Yes, you can have it both ways: in-sprint QE automation improves code and accelerates development speed
Oct 03, 2018 • 6 min read
Oct 03, 2018 • 6 min read
Nobody wants situations where e-commerce performance issues lead to lost revenue. Nothing upsets engineering teams more than frantic application troubleshooting and patching in the middle of the night. And absolutely nothing upsets business people and destroys careers more than watching customers switch to your competition during the year’s heaviest sales days because their website or mobile application is visibly faster. Continuous Performance Testing can help prevent these problems by catching them during the development process instead of after an application is in production.
Here are four studies that show how software performance problems can affect busy e-commerce properties:
With stakes this high, it is not surprising that companies are willing to make substantial investments in the identification and prevention of performance issues. The central question is, “How do we do this, systematically and reliably?”
Continuous Performance Testing is gaining increased attention and support from the developer and vendor communities. The core idea is simple and straightforward: as developers routinely and continuously develop new features and make changes to an application, wouldn’t it be great to know, immediately and precisely, what kind of impact each change would have on the application’s performance?
In order to do that, the new application build has to be tested for performance under stress — after the build process is complete, but before the build is released to production. Since most development teams already have a functioning CI process, performance testing simply becomes a step in the CI pipeline — usually performed after regression testing but before production deployment.
The goals of continuous performance testing can be broadly classified in four categories:
1. Certify that the application meets performance targets. Performance testing objectives must correlate to business needs and represent real-world business scenarios concerning real customers. Start with input from the business side: what transaction volume and response latency is required to support the immediate business? What scenarios are most critical: checking out many small orders simultaneously or processing a relatively modest number of “big baskets” containing dozens of items? Each company has different critical performance constraints. These KPIs must be met by every production release, and therefore must be codified as the top priority in all test cases.
2. Plan capacity and manage growth. Even excellent performance from the applications you currently have in production won’t necessarily protect you from crashes if the number of customers, requests or data sets suddenly increase. Preparation for growth is a serious challenge. Performance testing helps build a capacity planning model and gives you a chance to update your production environment before a demand surge causes a major problem.

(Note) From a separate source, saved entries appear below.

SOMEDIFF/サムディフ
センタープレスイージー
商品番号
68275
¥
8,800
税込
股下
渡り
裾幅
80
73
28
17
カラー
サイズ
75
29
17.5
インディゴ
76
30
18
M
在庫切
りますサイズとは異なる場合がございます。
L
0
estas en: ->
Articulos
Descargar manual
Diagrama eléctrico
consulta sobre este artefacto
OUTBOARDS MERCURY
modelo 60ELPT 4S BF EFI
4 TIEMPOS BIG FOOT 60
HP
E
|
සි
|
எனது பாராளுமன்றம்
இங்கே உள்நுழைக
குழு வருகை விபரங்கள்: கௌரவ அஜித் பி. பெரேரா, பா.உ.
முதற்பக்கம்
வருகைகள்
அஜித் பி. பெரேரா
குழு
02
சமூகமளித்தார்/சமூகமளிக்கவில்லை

3. Track useful performance metrics. All too often, business users only receive ‘green’ reports that tell them performance is good or panic reports about catastrophic failures, with nothing in between. A well-designed performance testing strategy can include many key metrics so business users can see trends and prepare for them. These metrics could be related to user experience, capacity and business areas (e.g. response time, maximum throughput, resources utilization, etc.).
4. Identify load-related weaknesses and track SLA break points. Solid knowledge of your weak points and of load factors that can break your digital services is essential to develop upgrade plans and backup plans. A system-wide capacity upgrade well ahead of the demand is often neither practical, nor the only way to manage performance risks. However, the knowledge of your risks and exposures is a critical element of sensible risk management strategies. Performance stress testing is how you discover these areas and provide all necessary information in advance to make informed risk management decisions.

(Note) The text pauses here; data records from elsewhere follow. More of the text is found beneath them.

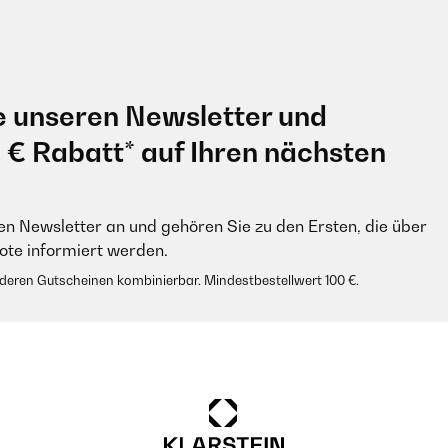
e unseren Newsletter und
0 € Rabatt* auf Ihren nächsten
en Newsletter an und gehören Sie zu den Ersten, die über
e informiert werden.
anderen Gutscheinen kombinierbar. Mindestbestellwert 100 €.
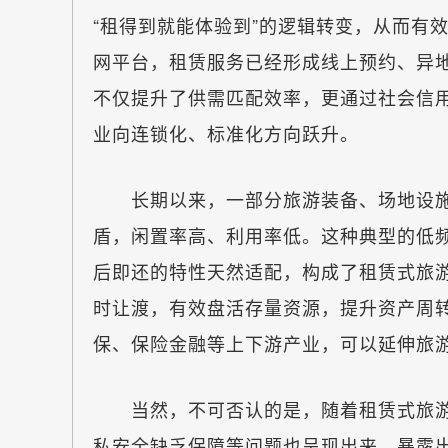
“租得到就能体验到”的逻辑转变，从而有
网平台，租赁服务已经形成线上预约、异
不仅提升了供需匹配效率，更通过社会信
业向连锁化、标准化方向跃升。
长期以来，一部分旅游装备、场地设施
盾，闲置率高、利用率低。这种典型的低
后即还的特性天然适配，构成了租赁式旅
时让渡，有效盘活存量资源，提升资产周
保、保险金融等上下游产业，可以延伸旅
当然，不可否认的是，随着租赁式旅游
私安全缺乏保障等问题也呈现出来，暴露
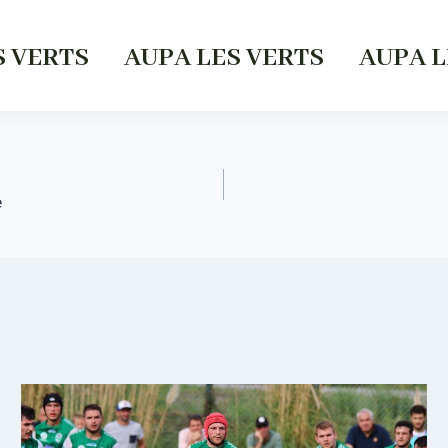
S VERTS AUPA LES VERTS AUPA L
e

The challenge lies in the practical application of these ideas. Making a fully-automated performance regression and stress testing system is non-trivial, and for many development teams still falls into the category of “rocket science”. We will look at the complexities in detail in the next blog post.

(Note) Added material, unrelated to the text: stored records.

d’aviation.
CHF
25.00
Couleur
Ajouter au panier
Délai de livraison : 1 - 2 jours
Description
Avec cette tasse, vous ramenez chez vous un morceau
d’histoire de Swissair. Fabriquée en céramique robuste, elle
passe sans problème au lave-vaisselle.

Grid Dynamics has been an avid supporter, advocate and pioneer of continuous performance testing, essentially since the company’s inception. Early, continuous performance testing has been an integral part of how we have designed, tested and delivered all mission-critical digital platforms for clients including eBay, PayPal, Macy’s, Kohl’s, and others. It goes hand-in-hand with our beliefs and practices when it comes to cloud enablement and continuous delivery. In 2010 we open-sourced Jagger, our internal tool for facilitating continuous automated performance testing that we developed over the years to support large-scale digital platform development for our clients.